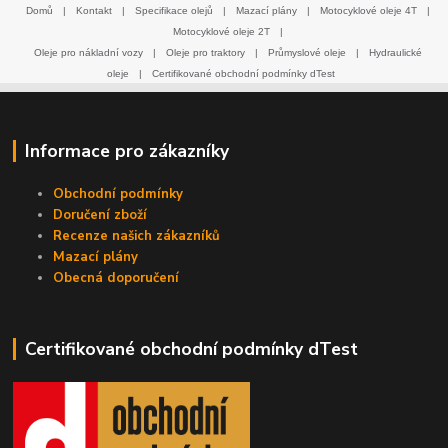
Domů
|
Kontakt
|
Specifikace olejů
|
Mazací plány
|
Motocyklové oleje 4T
|
Motocyklové oleje 2T
|
Oleje pro nákladní vozy
|
Oleje pro traktory
|
Průmyslové oleje
|
Hydraulické
oleje
|
Certifikované obchodní podmínky dTest
Informace pro zákazníky
Obchodní podmínky
Doručení zboží
Recenze našich zákazníků
Mazací plány
Obecná doporučení
Certifikované obchodní podmínky dTest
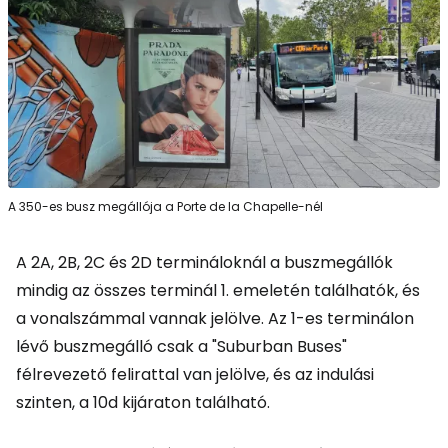
A 350-es busz megállója a Porte de la Chapelle-nél
A 2A, 2B, 2C és 2D termináloknál a buszmegállók
mindig az összes terminál 1. emeletén találhatók, és
a vonalszámmal vannak jelölve. Az 1-es terminálon
lévő buszmegálló csak a "Suburban Buses"
félrevezető felirattal van jelölve, és az indulási
szinten, a 10d kijáraton található.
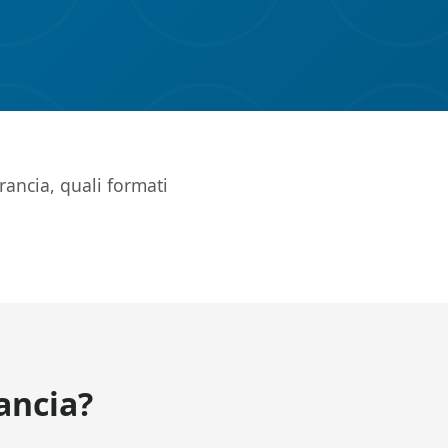
ancia, quali formati
ancia?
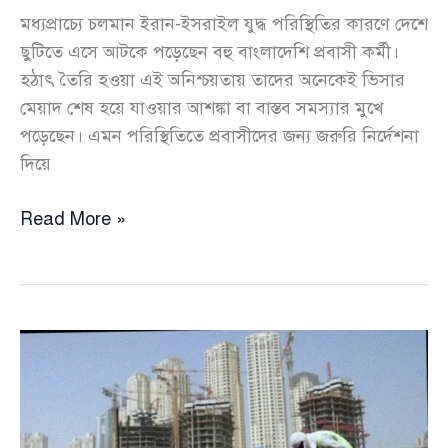
মধ্যপ্রাচ্যে চলমান ইরান-ইসরাইল যুদ্ধ পরিস্থিতির কারণে দেশে
ছুটিতে এসে আটকে পড়েছেন বহু বাংলাদেশি প্রবাসী কর্মী।
হঠাৎ তৈরি হওয়া এই অনিশ্চয়তায় তাদের অনেকেই ভিসার
মেয়াদ শেষ হয়ে যাওয়ার আশঙ্কা বা বাস্তব সমস্যার মুখে
পড়েছেন। এমন পরিস্থিতিতে প্রবাসীদের জন্য জরুরি নির্দেশনা
দিয়ে
ছুটিতে
Read More »
এসে
আটকে
পড়া
প্রবাসীদের
জন্য
সুখবর,
ভিসা
নবায়নে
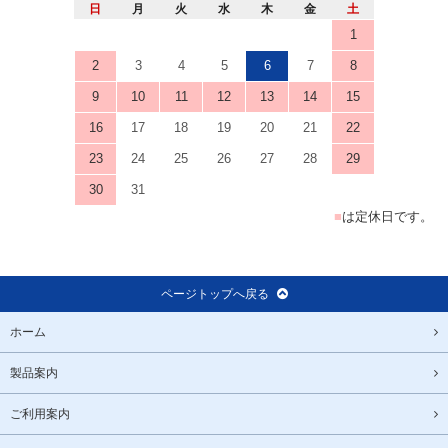
日
月
火
水
木
金
土
1
2
3
4
5
6
7
8
9
10
11
12
13
14
15
16
17
18
19
20
21
22
23
24
25
26
27
28
29
30
31
■
は定休日です。
ページトップへ戻る
ホーム
製品案内
ご利用案内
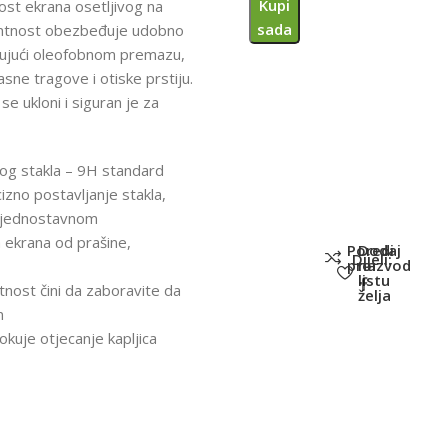
Kupi
vost ekrana osetljivog na
sada
rentnost obezbeđuje udobno
ljujući oleofobnom premazu,
sne tragove i otiske prstiju.
e ukloni i siguran je za
nog stakla – 9H standard
zno postavljanje stakla,
no jednostavnom
a ekrana od prašine,
Poredi
Dodaj
Dijeli:
proizvod
na
listu
nost čini da zaboravite da
želja
n
okuje otjecanje kapljica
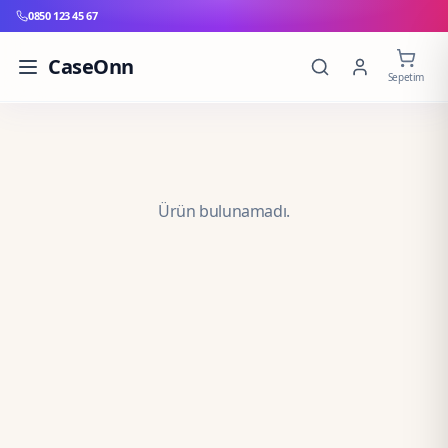
0850 123 45 67
CaseOnn
Sepetim
Ürün bulunamadı.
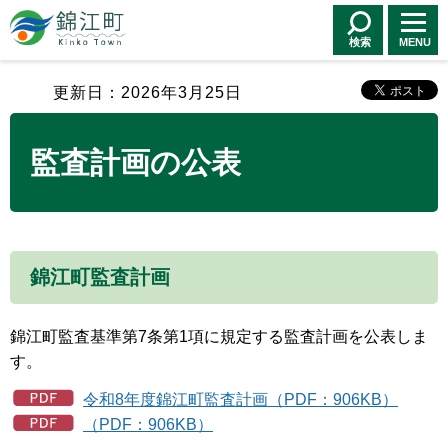
錦江町 Kinko
Town
検索
MENU
更新日：2026年3月25日
監査計画の公表
錦江町監査計画
錦江町監査基準第7条第1項に規定する監査計画を公表しま
す。
令和8年度錦江町監査計画（PDF：906KB）
（PDF：906KB）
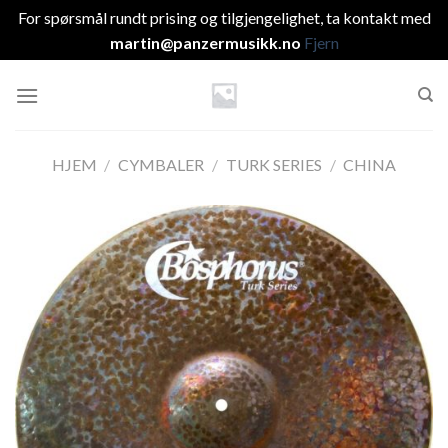
For spørsmål rundt prising og tilgjengelighet, ta kontakt med
martin@panzermusikk.no
Fjern
Skip
to
content
HJEM
/
CYMBALER
/
TURK SERIES
/
CHINA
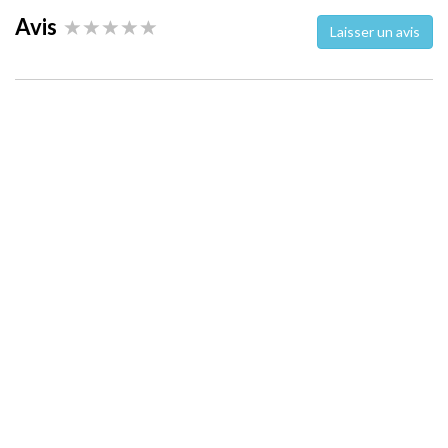
Avis
Laisser un avis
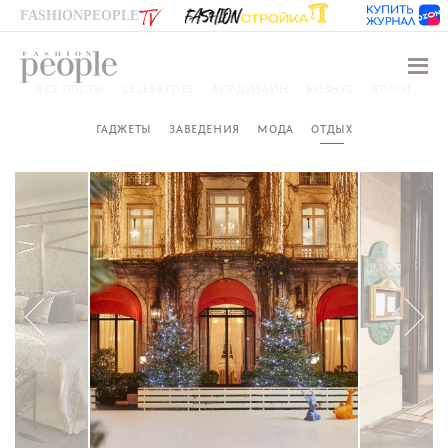
FASHIONPEOPLE
Навиг
ВСЕ ПОСТЫ
CELEBRITIES
АРТ-ДИЗАЙН
БИЗНЕС
БЛОГИ
ГАДЖЕТЫ
ЗАВЕДЕНИЯ
МОДА
ОТДЫХ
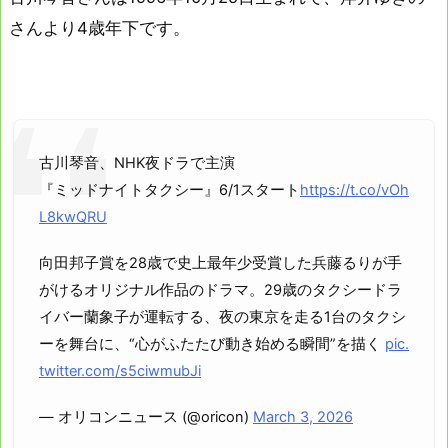
さんより4歳年下です。
古川琴音、NHK夜ドラで主演
『ミッドナイトタクシー』6/1スタート
https://t.co/vOh
L8kwQRU
向田邦子賞を28歳で史上最年少受賞した兵藤るりが手
がけるオリジナル作品のドラマ。29歳のタクシードラ
イバー蘭象子が運転する、夜の東京を走る1台のタクシ
ーを舞台に、“心がふたたび動き始める瞬間”を描く
pic.
twitter.com/s5ciwmubJi
— オリコンニュース (@oricon)
March 3, 2026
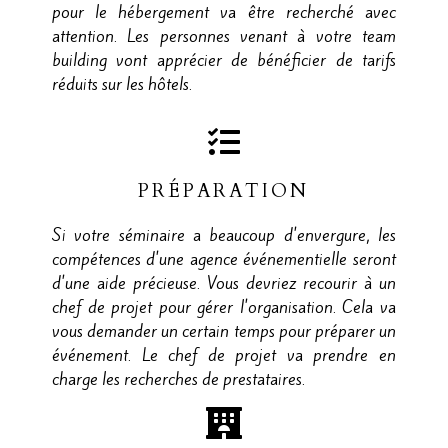
pour le hébergement va être recherché avec
attention. Les personnes venant à votre team
building vont apprécier de bénéficier de tarifs
réduits sur les hôtels.
PRÉPARATION
Si votre séminaire a beaucoup d'envergure, les
compétences d'une agence événementielle seront
d'une aide précieuse. Vous devriez recourir à un
chef de projet pour gérer l'organisation. Cela va
vous demander un certain temps pour préparer un
événement. Le chef de projet va prendre en
charge les recherches de prestataires.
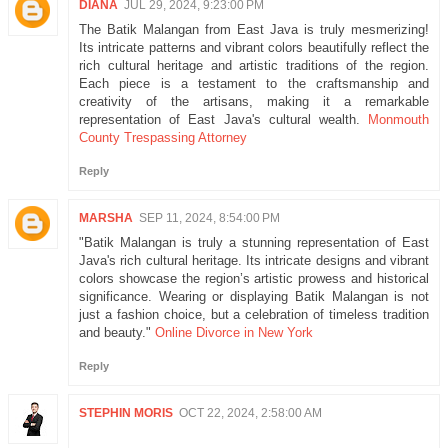
DIANA
JUL 29, 2024, 9:23:00 PM
The Batik Malangan from East Java is truly mesmerizing!
Its intricate patterns and vibrant colors beautifully reflect the
rich cultural heritage and artistic traditions of the region.
Each piece is a testament to the craftsmanship and
creativity of the artisans, making it a remarkable
representation of East Java's cultural wealth.
Monmouth
County Trespassing Attorney
Reply
MARSHA
SEP 11, 2024, 8:54:00 PM
"Batik Malangan is truly a stunning representation of East
Java's rich cultural heritage. Its intricate designs and vibrant
colors showcase the region’s artistic prowess and historical
significance. Wearing or displaying Batik Malangan is not
just a fashion choice, but a celebration of timeless tradition
and beauty."
Online Divorce in New York
Reply
STEPHIN MORIS
OCT 22, 2024, 2:58:00 AM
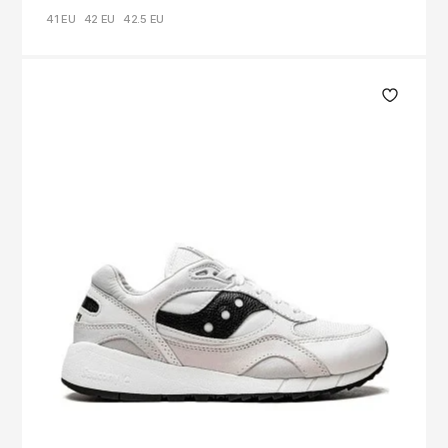
41 EU
42 EU
42.5 EU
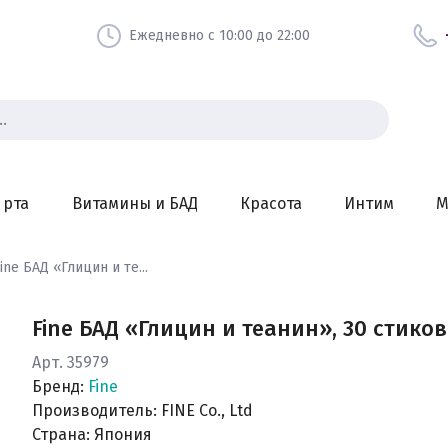
Ежедневно с 10:00 до 22:00
 рта
Витамины и БАД
Красота
Интим
М
ine БАД «Глицин и те...
Fine БАД «Глицин и теанин», 30 стиков
Арт. 35979
Бренд:
Fine
Производитель: FINE Co., Ltd
Страна: Япония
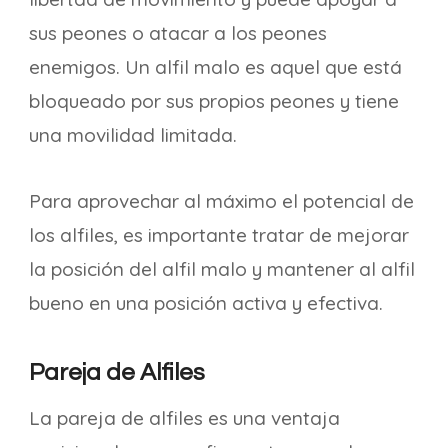
sus peones o atacar a los peones
enemigos. Un alfil malo es aquel que está
bloqueado por sus propios peones y tiene
una movilidad limitada.
Para aprovechar al máximo el potencial de
los alfiles, es importante tratar de mejorar
la posición del alfil malo y mantener al alfil
bueno en una posición activa y efectiva.
Pareja de Alfiles
La pareja de alfiles es una ventaja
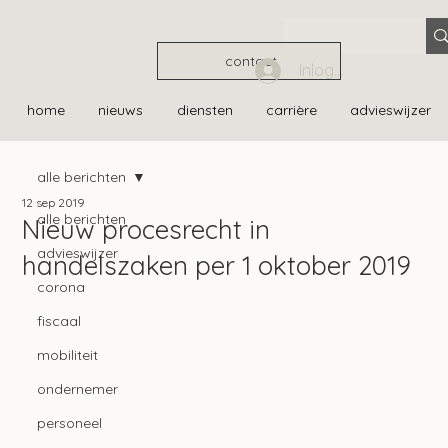
contact
Inloggen
home
nieuws
diensten
carrière
advieswijzer
alle berichten
12 sep 2019
alle berichten
Nieuw procesrecht in
advieswijzer
handelszaken per 1 oktober 2019
corona
fiscaal
mobiliteit
ondernemer
personeel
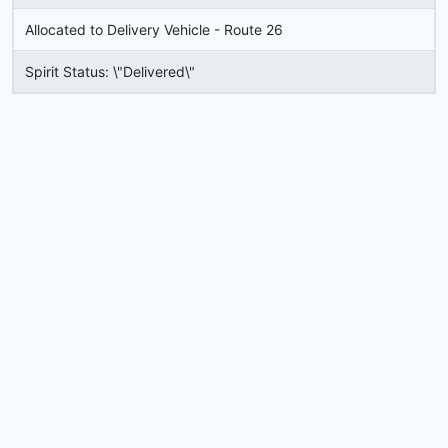
Allocated to Delivery Vehicle - Route 26
Spirit Status: \"Delivered\"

=== Task brief ===
Output each line above exactly as it stands, omitting the pictures.

=== Solution to the problem ===
Domů
|
Kontakt
|
Specifikace olejů
|
Mazací plány
|
Motocyklové oleje 4T
|
Motocyklové oleje 2T
|
Oleje pro nákladní vozy
|
Oleje pro traktory
|
Průmyslové oleje
|
Hydraulické
oleje
|
Certifikované obchodní podmínky dTest
Informace pro zákazníky
Obchodní podmínky
Doručení zboží
Recenze našich zákazníků
Mazací plány
Obecná doporučení
Certifikované obchodní podmínky dTest
A 350-es busz megállója a Porte de la Chapelle-nél
A 2A, 2B, 2C és 2D termináloknál a buszmegállók
mindig az összes terminál 1. emeletén találhatók, és
a vonalszámmal vannak jelölve. Az 1-es terminálon
lévő buszmegálló csak a "Suburban Buses"
félrevezető felirattal van jelölve, és az indulási
szinten, a 10d kijáraton található.
ancia, quali formati
ancia?
মধ্যপ্রাচ্যে চলমান ইরান-ইসরাইল যুদ্ধ পরিস্থিতির কারণে দেশে
ছুটিতে এসে আটকে পড়েছেন বহু বাংলাদেশি প্রবাসী কর্মী।
হঠাৎ তৈরি হওয়া এই অনিশ্চয়তায় তাদের অনেকেই ভিসার
মেয়াদ শেষ হয়ে যাওয়ার আশঙ্কা বা বাস্তব সমস্যার মুখে
পড়েছেন। এমন পরিস্থিতিতে প্রবাসীদের জন্য জরুরি নির্দেশনা
দিয়ে
ছুটিতে
Read More »
এসে
আটকে
পড়া
প্রবাসীদের
জন্য
সুখবর,
ভিসা
নবায়নে
日
月
火
水
木
金
土
1
2
3
4
5
6
7
8
9
10
11
12
13
14
15
16
17
18
19
20
21
22
23
24
25
26
27
28
29
30
31
■
は定休日です。
ページトップへ戻る
ホーム
製品案内
ご利用案内
Kupi
vost ekrana osetljivog na
sada
rentnost obezbeđuje udobno
ljujući oleofobnom premazu,
sne tragove i otiske prstiju.
e ukloni i siguran je za
nog stakla – 9H standard
zno postavljanje stakla,
no jednostavnom
a ekrana od prašine,
Poredi
Dodaj
Dijeli:
proizvod
na
listu
nost čini da zaboravite da
želja
n
okuje otjecanje kapljica
0850 123 45 67
CaseOnn
Sepetim
Ürün bulunamadı.
錦江町 Kinko
Town
検索
MENU
更新日：2026年3月25日
監査計画の公表
錦江町監査計画
錦江町監査基準第7条第1項に規定する監査計画を公表しま
す。
令和8年度錦江町監査計画（PDF：906KB）
（PDF：906KB）
For spørsmål rundt prising og tilgjengelighet, ta kontakt med
martin@panzermusikk.no
Fjern
Skip
to
content
HJEM
/
CYMBALER
/
TURK SERIES
/
CHINA
Avis
Laisser un avis
FASHIONPEOPLE
Навиг
ВСЕ ПОСТЫ
CELEBRITIES
АРТ-ДИЗАЙН
БИЗНЕС
БЛОГИ
ГАДЖЕТЫ
ЗАВЕДЕНИЯ
МОДА
ОТДЫХ
さんより4歳年下です。
古川琴音、NHK夜ドラで主演
『ミッドナイトタクシー』6/1スタート
https://t.co/vOh
L8kwQRU
向田邦子賞を28歳で史上最年少受賞した兵藤るりが手
がけるオリジナル作品のドラマ。29歳のタクシードラ
イバー蘭象子が運転する、夜の東京を走る1台のタクシ
ーを舞台に、“心がふたたび動き始める瞬間”を描く
pic.
twitter.com/s5ciwmubJi
— オリコンニュース (@oricon)
March 3, 2026
pour le hébergement va être recherché avec
attention. Les personnes venant à votre team
building vont apprécier de bénéficier de tarifs
réduits sur les hôtels.
PRÉPARATION
Si votre séminaire a beaucoup d'envergure, les
compétences d'une agence événementielle seront
d'une aide précieuse. Vous devriez recourir à un
chef de projet pour gérer l'organisation. Cela va
vous demander un certain temps pour préparer un
événement. Le chef de projet va prendre en
charge les recherches de prestataires.
DIANA
JUL 29, 2024, 9:23:00 PM
The Batik Malangan from East Java is truly mesmerizing!
Its intricate patterns and vibrant colors beautifully reflect the
rich cultural heritage and artistic traditions of the region.
Each piece is a testament to the craftsmanship and
creativity of the artisans, making it a remarkable
representation of East Java's cultural wealth.
Monmouth
County Trespassing Attorney
Reply
MARSHA
SEP 11, 2024, 8:54:00 PM
"Batik Malangan is truly a stunning representation of East
Java's rich cultural heritage. Its intricate designs and vibrant
colors showcase the region’s artistic prowess and historical
significance. Wearing or displaying Batik Malangan is not
just a fashion choice, but a celebration of timeless tradition
and beauty."
Online Divorce in New York
Reply
STEPHIN MORIS
OCT 22, 2024, 2:58:00 AM
41 EU
42 EU
42.5 EU
Ежедневно с 10:00 до 22:00
 рта
Витамины и БАД
Красота
Интим
М
ine БАД «Глицин и те...
Fine БАД «Глицин и теанин», 30 стиков
Арт. 35979
Бренд:
Fine
Производитель: FINE Co., Ltd
Страна: Япония
sus peones o atacar a los peones
enemigos. Un alfil malo es aquel que está
bloqueado por sus propios peones y tiene
una movilidad limitada.
Para aprovechar al máximo el potencial de
los alfiles, es importante tratar de mejorar
la posición del alfil malo y mantener al alfil
bueno en una posición activa y efectiva.
Pareja de Alfiles
La pareja de alfiles es una ventaja
contact
Inloggen
home
nieuws
diensten
carrière
advieswijzer
alle berichten
12 sep 2019
alle berichten
Nieuw procesrecht in
advieswijzer
handelszaken per 1 oktober 2019
corona
fiscaal
mobiliteit
ondernemer
personeel
Allocated to Delivery Vehicle - Route 26
Spirit Status: \"Delivered\"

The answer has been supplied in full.